In soldoni-oni-oni, la Arendt fa notare come le azioni (mostruose) del nazista Eichmann fossero la coseguenza 'solo' di ordini impartiti dall'alto, una questione 'solo' burocratica. Eichmann al processo infatti si difende con le parole 'seguivo gli ordini' e dicendo anche che le conseguenze delle sue azioni  non erano cose che lo riguardavano; riguardavano un altro reparto. Non mostri quindi, ma dei banali burocrati. Il passaggio successivo della Arendt è che questi regimi totalitari funzionano perché le persone smettono di pensare. Eichmann non pensa; non pensa a quello che sta facendo, ma esegue solo degli ordini. E il pensiero è ciò che caratterizza l'essere umano, secondo la pensatrice tedesca, è ciò che ci distingue, che ci fa essere esseri umani. Di conseguenza i regimi totalitari, per nascere ed esistere, contano sulla disumanità delle persone, persone che decidono di non pensare, decidono di non essere umani. Nei suoi articoli, inoltre, Hannah Arendt punta il dito anche contro i leader della comunità ebraica che fecero troppo poco.
(Chiedo scusa, perché la questione è veramente - appunto - complessa. Anche affascinante. E probabilmente ho detto cose inprecise, se non sbagliate.)
L'articolo del New Yorker provocò delle reazioni terribili, soprattutto della comunità ebraica. In Israele il suo libro è stato tradotto solo recentemente. Hannah Arendt perse amici, venne naturalmente accusata di antisemitismo e essendo donna si beccò i soliti insulti riservati alle donne che invece di arrivare via web arrivavano per posta o infilati sotto la porta.
Questa è la storia.

Il film.
Il film oltre a essere complesso perché è complessa la storia, è interessante perché è interessante la storia. Difficile separare il film dalla storia; forse proprio perché l'intento del film era proprio quello di raccontare la storia nel modo migliore possibile senza cedere troppo a intenti artistici, che potevano diminuire la potenza della storia. E la storia è davvero potente.
Poi io conosco poco Margarethe Von Trotta, magari questo stile asciutto è tipico di tutti i suoi film. Aciutto ma anche passionale: si vede che la Arendt proprio le piace. E nonostante la Arendt per i suoi pensieri viene anche accusata di essere fredda e non avere cuore, nel film dimostra tutta la sua passionalità.
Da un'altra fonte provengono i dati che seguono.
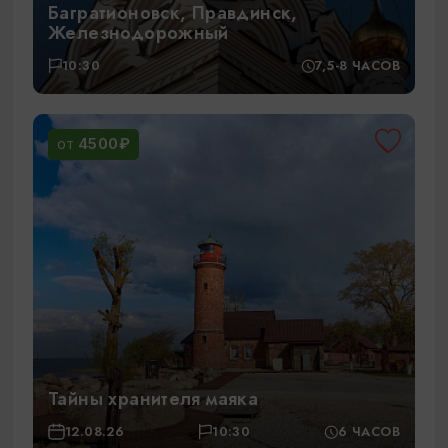
Багратионовск, Правдинск,
Железнодорожный
10:30
7,5-8 ЧАСОВ
4500₽
ОТ
Тайны хранителя маяка
12.08.26
10:30
6 ЧАСОВ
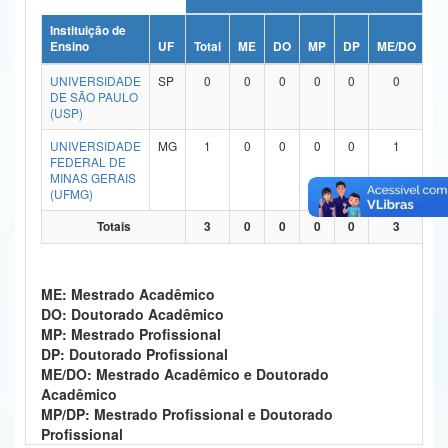
Ministério da Ciência, Tecnologia, Inovações e Comunicações
Instituição de
Ensino
UF
Total
ME
DO
MP
DP
ME/DO
M
Ministério do Meio Ambiente
UNIVERSIDADE
SP
0
0
0
0
0
0
DE SÃO PAULO
Ministério do Turismo
(USP)
UNIVERSIDADE
MG
1
0
0
0
0
1
Ministério do Desenvolvimento Regional
FEDERAL DE
MINAS GERAIS
Controladoria-Geral da União
(UFMG)
Ministério da Mulher, da Família e dos Direitos Humanos
Totais
3
0
0
0
0
3
Secretaria-Geral
ME: Mestrado Acadêmico
Secretaria de Governo
DO: Doutorado Acadêmico
MP: Mestrado Profissional
Gabinete de Segurança Institucional
DP: Doutorado Profissional
ME/DO: Mestrado Acadêmico e Doutorado
Advocacia-Geral da União
Acadêmico
MP/DP: Mestrado Profissional e Doutorado
Banco Central do Brasil
Profissional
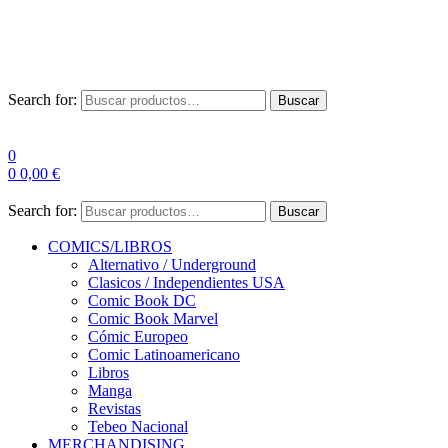
Las entre
Search for:
Buscar
0
0
0,00
€
Search for:
Buscar
COMICS/LIBROS
Alternativo / Underground
Clasicos / Independientes USA
Comic Book DC
Comic Book Marvel
Cómic Europeo
Comic Latinoamericano
Libros
Manga
Revistas
Tebeo Nacional
MERCHANDISING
Particolarmente bello è il discorso finale che Hannah Arendt fa a sua difesa davanti alla sua classe di studenti nell'Università Americana dove insegna - è molto amata dagli studenti mentre il corpo docente cerca di costringerla alle dimmessioni. Oltre a speigare la sua tesi, Arendt dirà anche che quello che aveva cercato di fare era capire. Capire come il nazismo era potuto accadere. Capire è importante.

Il film dice moltissimo altro.
Hannah Arendt è un personaggio complesso.